Despite the nonchalant nature of the sessions, all of which were cut live save for a few organ overdubs, the resulting album nonetheless displays Booker’s intricate, but always funky, prowess.

“He could play everything,” bassist David Johnson, producer and author of the new edition’s liner notes, says. “He was what they called in the business a two-handed player: he could play right hand just as able as his left hand. A lot of piano players just work on right left-hand technique and play chords with their left hand but he could play chords as fast, because of the demands of the classical music he’d learned when he was young…He could be unpredictable, but within the confines of the song itself –it had the changes, had the rhythm, but he could play around it.”

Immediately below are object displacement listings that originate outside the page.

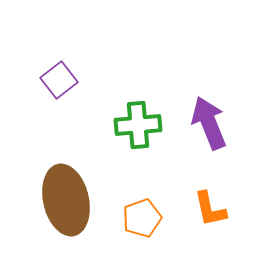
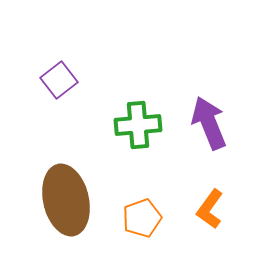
orange L-shape: rotated 48 degrees clockwise
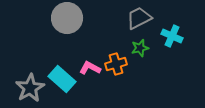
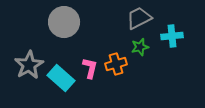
gray circle: moved 3 px left, 4 px down
cyan cross: rotated 30 degrees counterclockwise
green star: moved 1 px up
pink L-shape: rotated 75 degrees clockwise
cyan rectangle: moved 1 px left, 1 px up
gray star: moved 1 px left, 23 px up
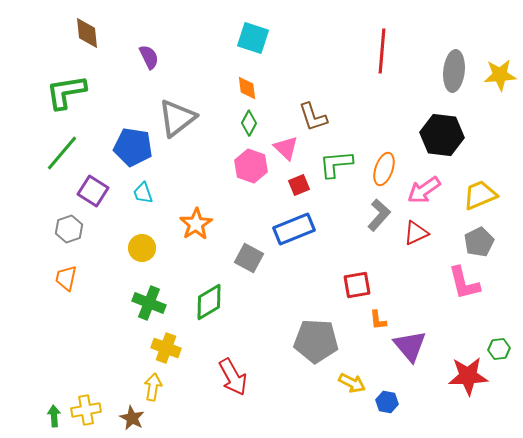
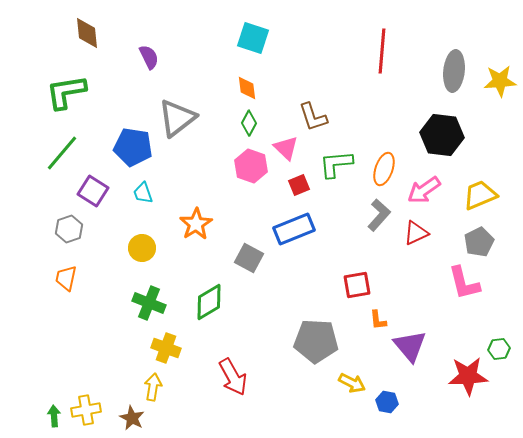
yellow star at (500, 75): moved 6 px down
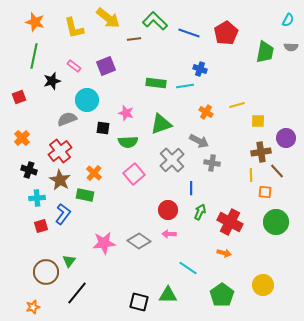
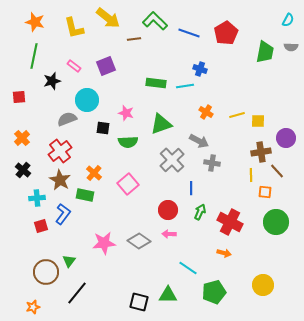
red square at (19, 97): rotated 16 degrees clockwise
yellow line at (237, 105): moved 10 px down
black cross at (29, 170): moved 6 px left; rotated 21 degrees clockwise
pink square at (134, 174): moved 6 px left, 10 px down
green pentagon at (222, 295): moved 8 px left, 3 px up; rotated 20 degrees clockwise
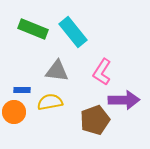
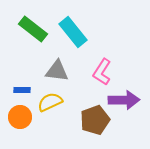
green rectangle: rotated 16 degrees clockwise
yellow semicircle: rotated 15 degrees counterclockwise
orange circle: moved 6 px right, 5 px down
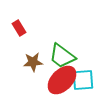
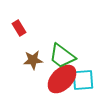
brown star: moved 2 px up
red ellipse: moved 1 px up
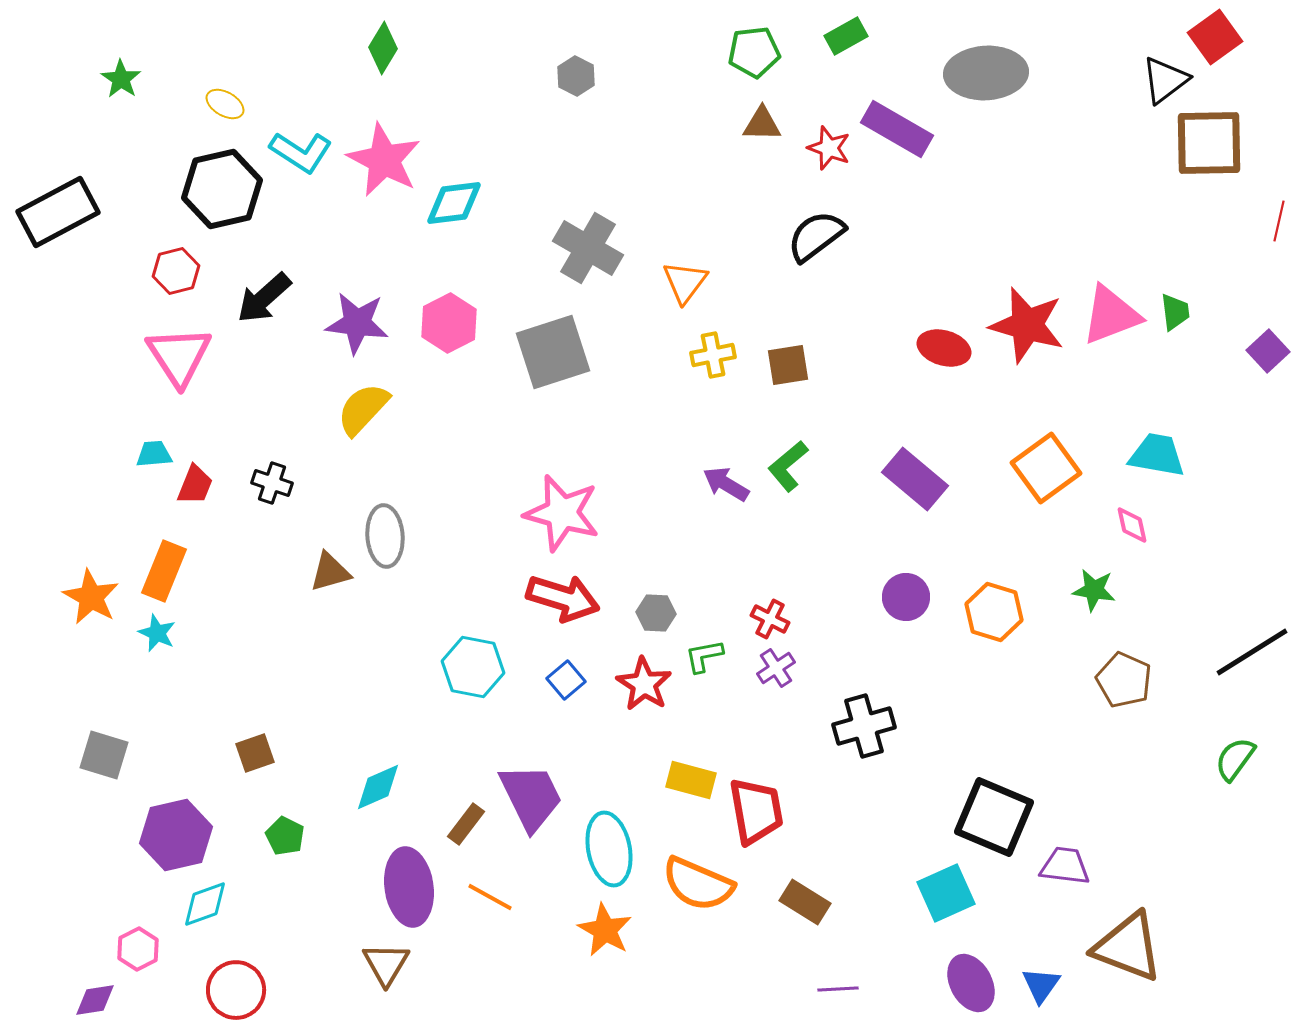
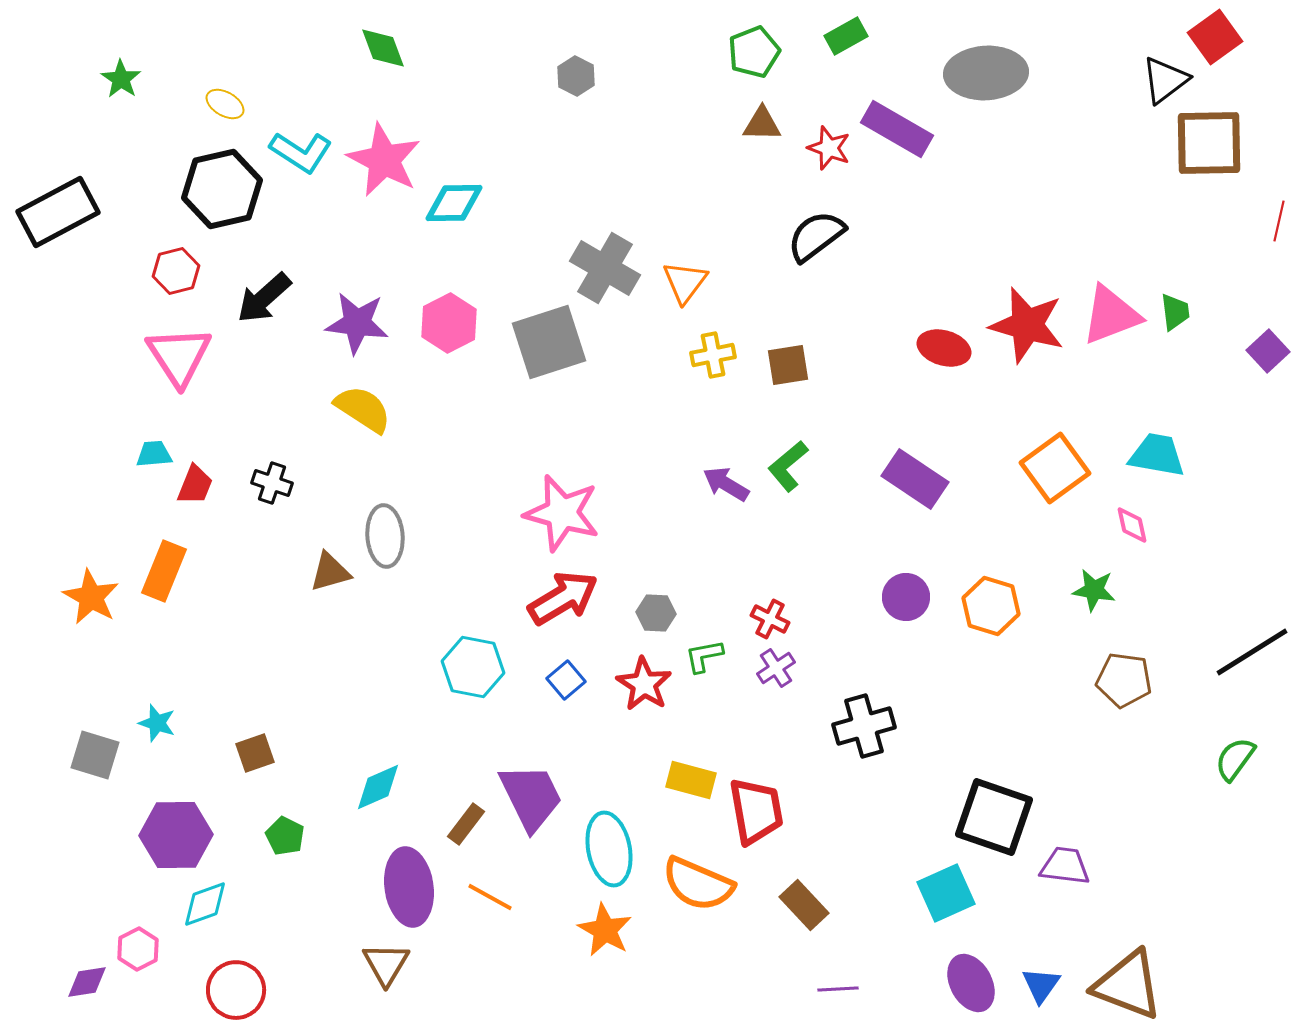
green diamond at (383, 48): rotated 51 degrees counterclockwise
green pentagon at (754, 52): rotated 15 degrees counterclockwise
cyan diamond at (454, 203): rotated 6 degrees clockwise
gray cross at (588, 248): moved 17 px right, 20 px down
gray square at (553, 352): moved 4 px left, 10 px up
yellow semicircle at (363, 409): rotated 80 degrees clockwise
orange square at (1046, 468): moved 9 px right
purple rectangle at (915, 479): rotated 6 degrees counterclockwise
red arrow at (563, 598): rotated 48 degrees counterclockwise
orange hexagon at (994, 612): moved 3 px left, 6 px up
cyan star at (157, 633): moved 90 px down; rotated 6 degrees counterclockwise
brown pentagon at (1124, 680): rotated 16 degrees counterclockwise
gray square at (104, 755): moved 9 px left
black square at (994, 817): rotated 4 degrees counterclockwise
purple hexagon at (176, 835): rotated 12 degrees clockwise
brown rectangle at (805, 902): moved 1 px left, 3 px down; rotated 15 degrees clockwise
brown triangle at (1128, 947): moved 38 px down
purple diamond at (95, 1000): moved 8 px left, 18 px up
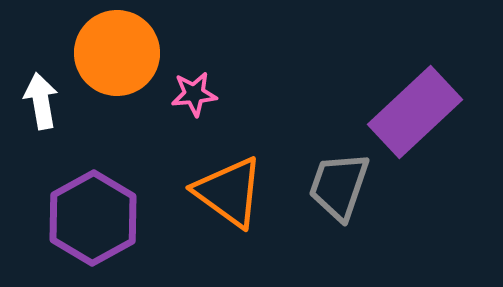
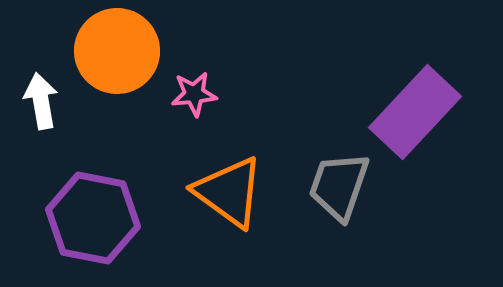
orange circle: moved 2 px up
purple rectangle: rotated 4 degrees counterclockwise
purple hexagon: rotated 20 degrees counterclockwise
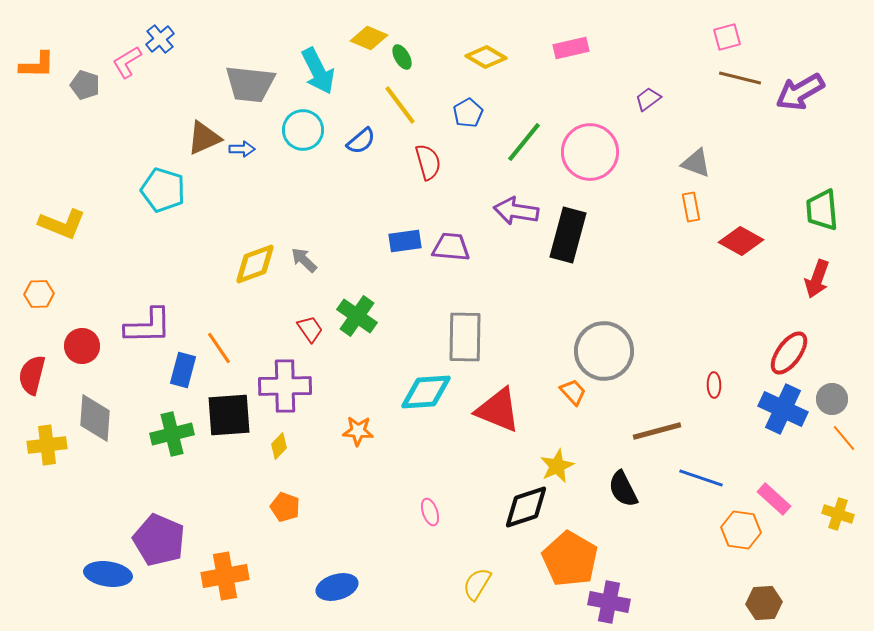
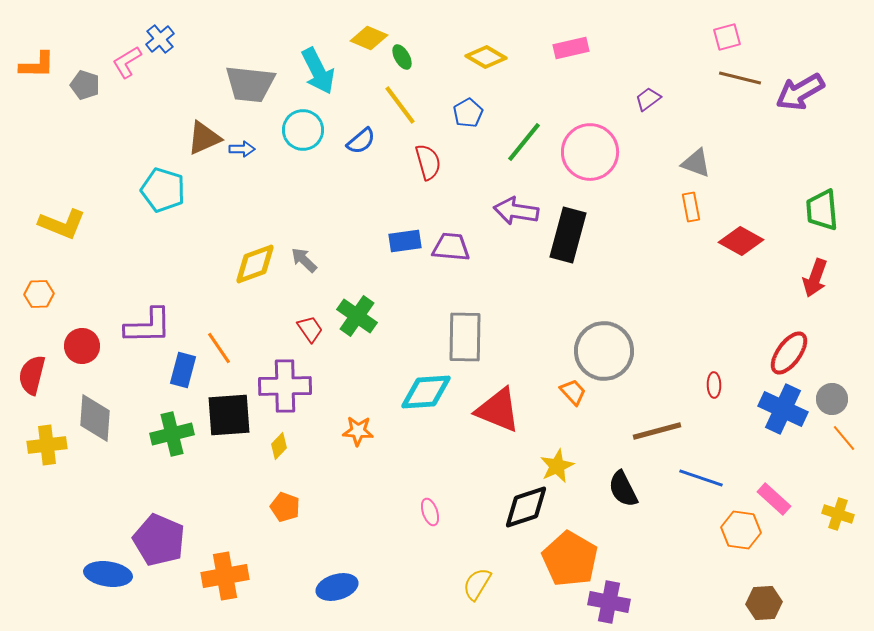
red arrow at (817, 279): moved 2 px left, 1 px up
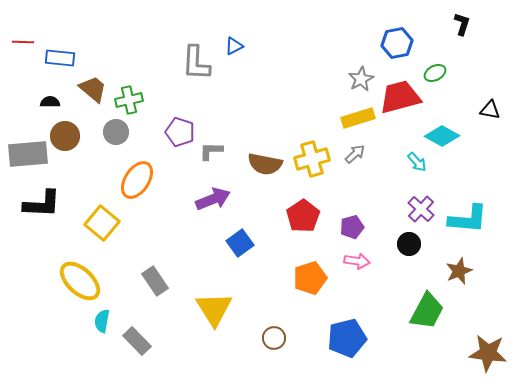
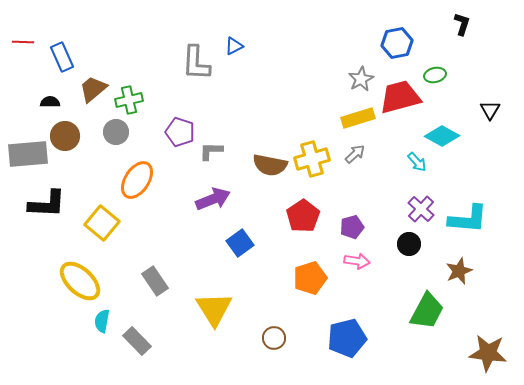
blue rectangle at (60, 58): moved 2 px right, 1 px up; rotated 60 degrees clockwise
green ellipse at (435, 73): moved 2 px down; rotated 15 degrees clockwise
brown trapezoid at (93, 89): rotated 80 degrees counterclockwise
black triangle at (490, 110): rotated 50 degrees clockwise
brown semicircle at (265, 164): moved 5 px right, 1 px down
black L-shape at (42, 204): moved 5 px right
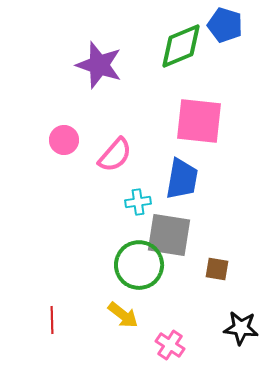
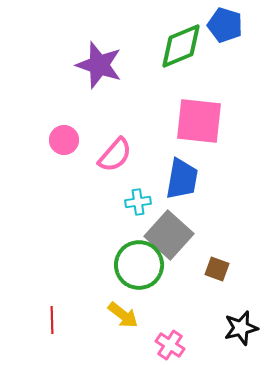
gray square: rotated 33 degrees clockwise
brown square: rotated 10 degrees clockwise
black star: rotated 20 degrees counterclockwise
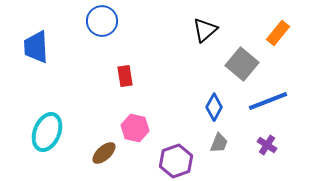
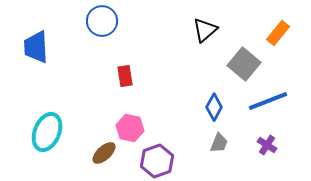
gray square: moved 2 px right
pink hexagon: moved 5 px left
purple hexagon: moved 19 px left
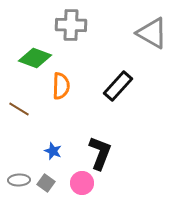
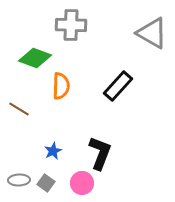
blue star: rotated 24 degrees clockwise
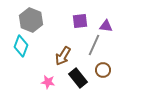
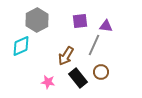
gray hexagon: moved 6 px right; rotated 10 degrees clockwise
cyan diamond: rotated 45 degrees clockwise
brown arrow: moved 3 px right
brown circle: moved 2 px left, 2 px down
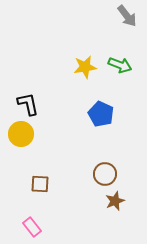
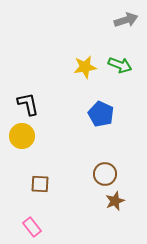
gray arrow: moved 1 px left, 4 px down; rotated 70 degrees counterclockwise
yellow circle: moved 1 px right, 2 px down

Ripping into songs like “Junco Partner,” “Goodnight Irene,” and “Lah Tee Tah,” reflective of his New Orleans upringing– “that’s what he liked to play,” Johnson says–Booker and his group simply put down what felt natural, the lived-in, heavy-grooving material they played live, blending R&B, soul, and jazz, led by Booker’s virtuosic touch.

“We didn’t have set arrangements, we’d just follow Booker, whatever he would do,” Johnson says. “When we got to the studio, that was the same thing. We played those songs many times…it was just a matter of laying them down.”

Not long after that night, Booker took off out of LA, hooking up with Dr. John’s Bonnaroo Revue and the Jerry Garcia Band. But this unique and vital document is a testament to his “spiders on the keys” live approach. A must-hear document of the summer. words/j woodbury

4 thoughts on “James Booker :: The Lost Paramount Tapes (1973)

  1. He really was an American treasure. That lo-fi video of him playing in a living room in Germany might be my favorite video on the net. He plays real loose on it and switches effortlessly from style to style showing he could play anything from Bach to Professor Longhair and everything in between. A true legend.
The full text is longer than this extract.